■ Records shown

######

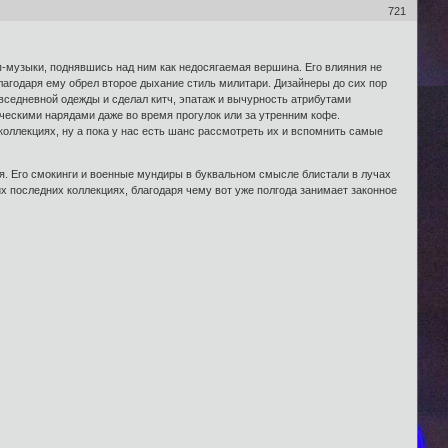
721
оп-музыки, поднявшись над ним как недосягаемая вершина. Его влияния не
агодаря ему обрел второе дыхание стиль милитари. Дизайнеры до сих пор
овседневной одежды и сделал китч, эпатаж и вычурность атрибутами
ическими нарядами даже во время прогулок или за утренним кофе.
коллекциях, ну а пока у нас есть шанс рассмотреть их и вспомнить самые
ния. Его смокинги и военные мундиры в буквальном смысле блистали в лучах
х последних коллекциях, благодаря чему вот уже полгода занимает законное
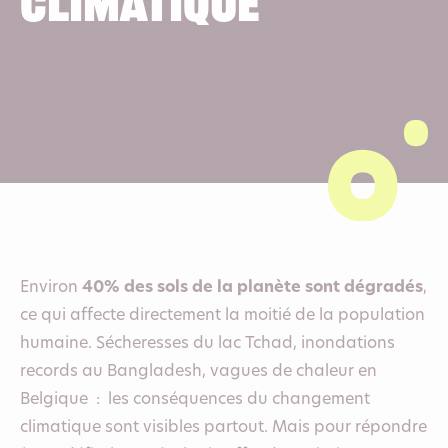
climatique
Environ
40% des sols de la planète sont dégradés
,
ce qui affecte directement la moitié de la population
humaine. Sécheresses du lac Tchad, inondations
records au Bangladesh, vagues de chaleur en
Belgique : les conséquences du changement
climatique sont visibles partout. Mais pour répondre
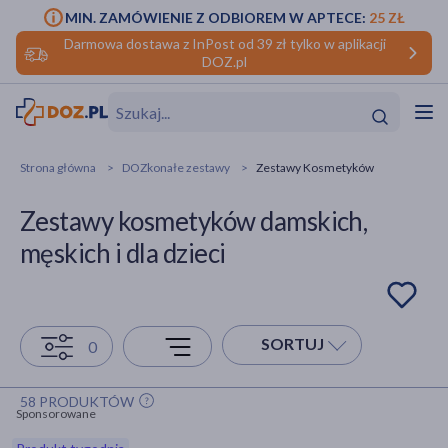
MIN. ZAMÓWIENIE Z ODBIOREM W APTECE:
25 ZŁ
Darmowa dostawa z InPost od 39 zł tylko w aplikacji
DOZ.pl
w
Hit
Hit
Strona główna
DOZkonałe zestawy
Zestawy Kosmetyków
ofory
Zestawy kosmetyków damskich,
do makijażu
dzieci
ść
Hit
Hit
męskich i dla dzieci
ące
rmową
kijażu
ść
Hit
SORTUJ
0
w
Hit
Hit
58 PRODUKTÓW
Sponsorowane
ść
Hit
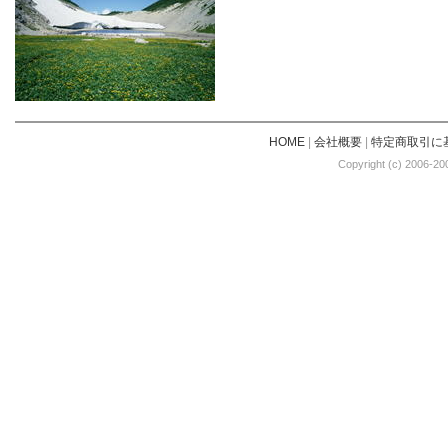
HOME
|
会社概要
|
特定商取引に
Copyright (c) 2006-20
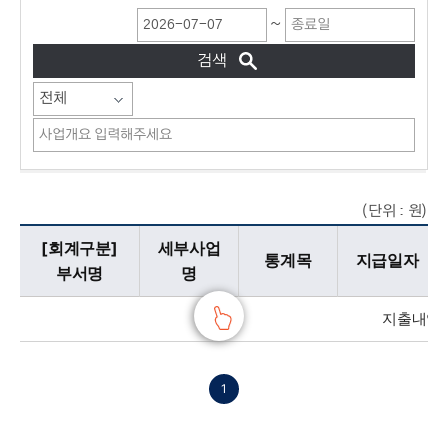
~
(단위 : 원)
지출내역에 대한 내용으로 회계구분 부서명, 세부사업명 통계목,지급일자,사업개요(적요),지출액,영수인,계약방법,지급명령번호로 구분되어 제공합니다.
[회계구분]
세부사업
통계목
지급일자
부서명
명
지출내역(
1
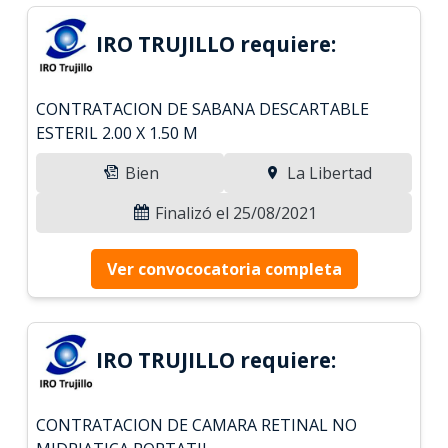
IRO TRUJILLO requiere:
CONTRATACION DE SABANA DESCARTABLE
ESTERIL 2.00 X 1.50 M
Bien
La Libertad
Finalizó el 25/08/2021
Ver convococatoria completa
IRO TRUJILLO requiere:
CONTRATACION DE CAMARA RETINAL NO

######

■ What you have to do
Write out the records above exactly as they appear, leaving out any pictures.

■ Output for this task
721
оп-музыки, поднявшись над ним как недосягаемая вершина. Его влияния не
агодаря ему обрел второе дыхание стиль милитари. Дизайнеры до сих пор
овседневной одежды и сделал китч, эпатаж и вычурность атрибутами
ическими нарядами даже во время прогулок или за утренним кофе.
коллекциях, ну а пока у нас есть шанс рассмотреть их и вспомнить самые
ния. Его смокинги и военные мундиры в буквальном смысле блистали в лучах
х последних коллекциях, благодаря чему вот уже полгода занимает законное
climatique
Environ
40% des sols de la planète sont dégradés
,
ce qui affecte directement la moitié de la population
humaine. Sécheresses du lac Tchad, inondations
records au Bangladesh, vagues de chaleur en
Belgique : les conséquences du changement
climatique sont visibles partout. Mais pour répondre
MIN. ZAMÓWIENIE Z ODBIOREM W APTECE:
25 ZŁ
Darmowa dostawa z InPost od 39 zł tylko w aplikacji
DOZ.pl
w
Hit
Hit
Strona główna
DOZkonałe zestawy
Zestawy Kosmetyków
ofory
Zestawy kosmetyków damskich,
do makijażu
dzieci
ść
Hit
Hit
męskich i dla dzieci
ące
rmową
kijażu
ść
Hit
SORTUJ
0
w
Hit
Hit
58 PRODUKTÓW
Sponsorowane
ść
Hit
HOME
|
会社概要
|
特定商取引に
Copyright (c) 2006-20
~
(단위 : 원)
지출내역에 대한 내용으로 회계구분 부서명, 세부사업명 통계목,지급일자,사업개요(적요),지출액,영수인,계약방법,지급명령번호로 구분되어 제공합니다.
[회계구분]
세부사업
통계목
지급일자
부서명
명
지출내역(
1
IRO TRUJILLO requiere:
CONTRATACION DE SABANA DESCARTABLE
ESTERIL 2.00 X 1.50 M
Bien
La Libertad
Finalizó el 25/08/2021
Ver convococatoria completa
IRO TRUJILLO requiere:
CONTRATACION DE CAMARA RETINAL NO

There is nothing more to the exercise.